Mourir de froid

ÉDITORIAL / La vague de froid qui déferle sur le continent européen a jusqu'ici fait cinq morts chez les réfugiés. Bien souvent logés dans des campements rudimentaires, ceux qui fuient les horreurs de la guerre au Moyen-Orient se retrouvent aujourd'hui à la merci du climat. La situation est à ce point critique que l'Agence des Nations unies pour les réfugiés (HCR) demande aux gouvernements européens de faire un effort supplémentaire afin de leur porter secours.
Pays profitant d'un climat généralement agréable, la Grèce est particulièrement affectée par les rigueurs de l'hiver. La semaine dernière, la température a dégringolé sous les dix degrés Celsius et 30 centimètres de neige sont tombés. Dans ce pays reconnu pour son climat chaud, il s'agit déjà d'une catastrophe pour ceux qui ont la chance d'avoir un toit au-dessus de leur tête. Imaginez pour les migrants qui doivent vivre sous des tentes de camping !

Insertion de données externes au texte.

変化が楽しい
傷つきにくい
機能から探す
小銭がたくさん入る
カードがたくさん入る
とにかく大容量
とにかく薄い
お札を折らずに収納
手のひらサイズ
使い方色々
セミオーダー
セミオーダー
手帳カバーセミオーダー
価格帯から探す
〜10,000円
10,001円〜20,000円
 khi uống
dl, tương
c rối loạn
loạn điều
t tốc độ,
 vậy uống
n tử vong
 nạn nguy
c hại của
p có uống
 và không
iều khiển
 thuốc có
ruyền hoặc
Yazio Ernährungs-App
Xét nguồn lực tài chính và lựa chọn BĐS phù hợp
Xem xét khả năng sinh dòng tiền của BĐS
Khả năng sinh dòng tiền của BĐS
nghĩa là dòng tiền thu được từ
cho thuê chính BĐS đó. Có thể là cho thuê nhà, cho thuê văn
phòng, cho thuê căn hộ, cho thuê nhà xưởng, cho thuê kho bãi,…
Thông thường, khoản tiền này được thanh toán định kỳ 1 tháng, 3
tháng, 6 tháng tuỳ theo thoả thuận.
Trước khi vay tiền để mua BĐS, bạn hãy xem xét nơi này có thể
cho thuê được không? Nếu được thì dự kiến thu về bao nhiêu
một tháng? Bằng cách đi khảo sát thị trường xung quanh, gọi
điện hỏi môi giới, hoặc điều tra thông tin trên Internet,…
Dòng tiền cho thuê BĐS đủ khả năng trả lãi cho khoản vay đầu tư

Dans l'île de Lesbos, où bon nombre échouent, les conditions seraient particulièrement déplorables.
« Cela fait plus de huit mois qu'environ 40 000 réfugiés sont coincés en Grèce dans des conditions qui sont très loin de standards humanitaires », a confié à Radio-Canada le chef de mission de Médecins sans frontière en Grèce, Loïc Jaeger. Celui-ci déplore la lenteur des autorités à réagir, soulignant que son organisation lance des signaux de détresse depuis de nombreux mois.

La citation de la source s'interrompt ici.